The remaining 10% would be transferred to the EU budget and used to boost the capacity of the Ukrainian defence industry.

Once Ukraine’s needs shift from defence to reconstruction, the plan foresees the option to adjust the purpose of the funds.

To move ahead with the plan, people familiar with the talks said, there would need to be a need of risk-sharing between the EU and the US, as EU countries and the European Central Bank have been wary of a potential risk to the EU’s single currency.

More ambitious US-proposal 

Separately, Washington has been pushing a more ambitious proposal under which countries would agree to use the profits to provide a massive loan to Ukraine as soon as possible rather than settle for a few billion euros a year over a long-term period.
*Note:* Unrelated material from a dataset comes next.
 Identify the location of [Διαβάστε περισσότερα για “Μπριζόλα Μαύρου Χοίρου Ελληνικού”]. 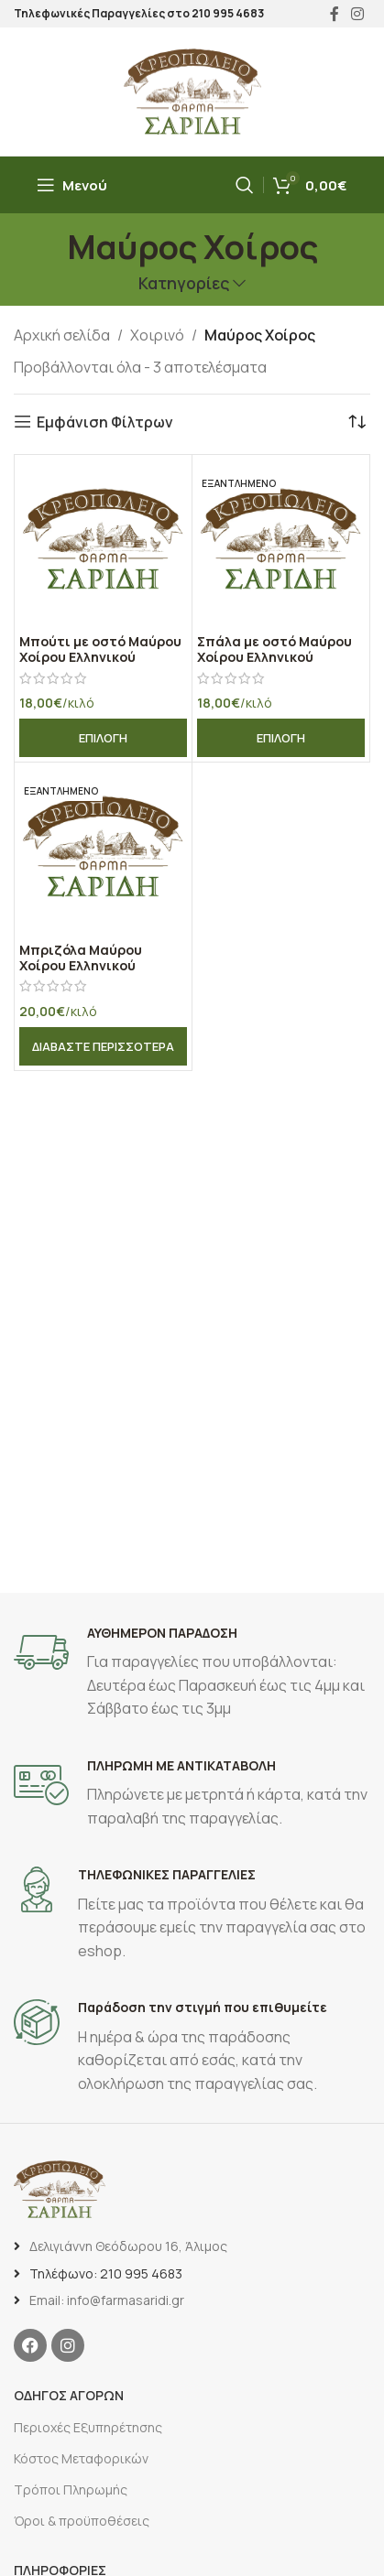
(103, 1046).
US Treasury Secretary Janet Yellen told the New York Times last week that the loan sum under consideration, which would be backed by profits and interest income, would amount to around $50 billion.

In order for the US-led plan to work, the EU would have to issue assurances to the loan issuer that the windfall profits from the Russian frozen assets would be made available to service it, EU officials said.
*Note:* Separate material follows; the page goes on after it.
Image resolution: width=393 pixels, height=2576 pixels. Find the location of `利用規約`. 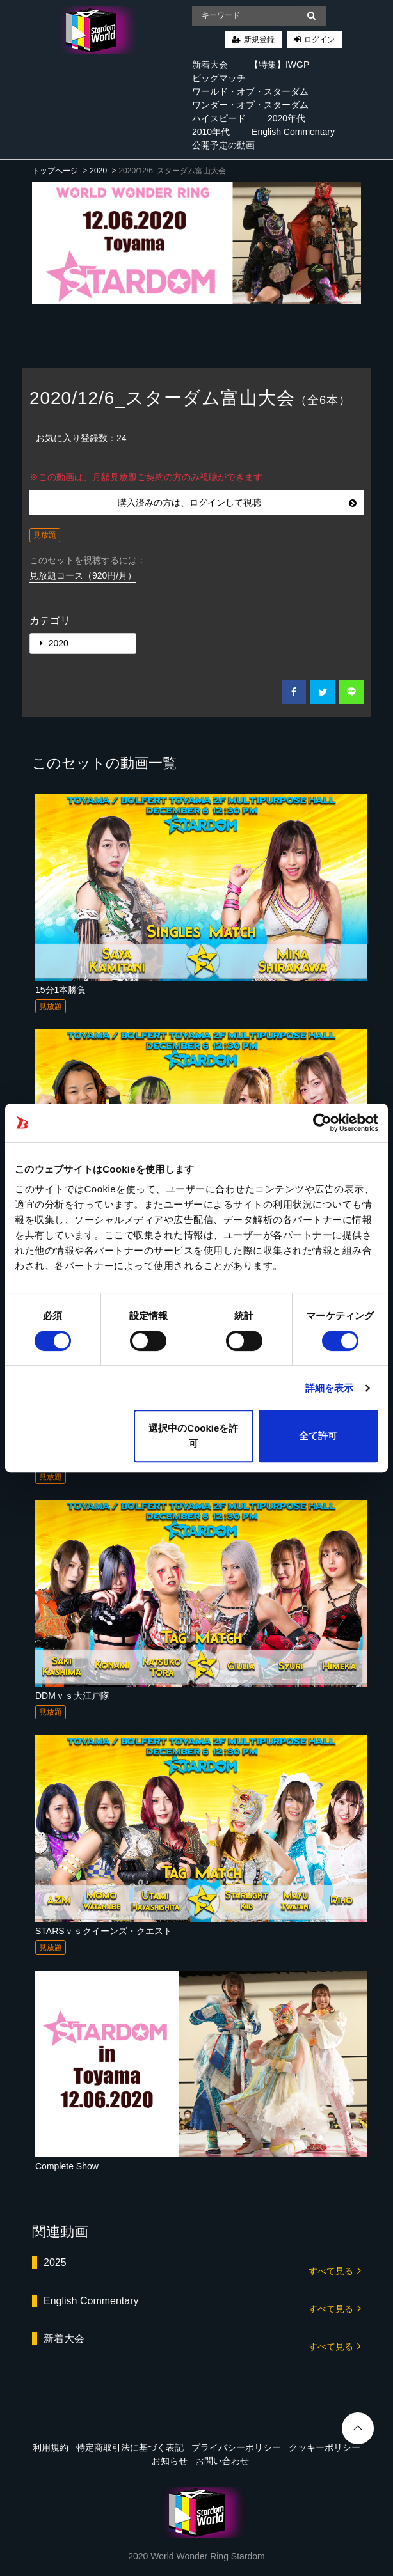

利用規約 is located at coordinates (50, 2447).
But the plan would rely heavily on the fact that Russian frozen assets remain frozen in the long term until Moscow agrees to pay reparations.

For that, the EU would also have to make changes to its Russia sanctions regime with respect to the frozen assets to remove uncertainty in decision-making.

The bloc is currently required to renew its Russia sanctions regime every six months, including the immobilisation of its central bank assets.

But such a roll-over of sanctions is on shaky ground because it requires unanimous approval by the bloc’s 27 member states and Hungary has in the past year become a hurdle in a series of EU decisions related to Ukraine.

According to a discussion paper for the Eurogroup ministers, an alternative would be for each G7 country to use the immobilised Russian assets in their own jurisdictions.

In this case, rather than use windfall profits generated from assets immobilised in the EU to repay loans from the US or other G7 members, they would be used to finance the principal and interest for a loan to Ukraine supported by the EU budget.

A hurdle for such an option would again be the need for a unanimous decision by the EU27 to use the bloc’s budget as a guarantee beyond 2025.

Another option under discussion would be to set up a separate sanctions regime concerning Russian Central Bank assets to circumvent the need for the six-month renewal of the current sanctions regime.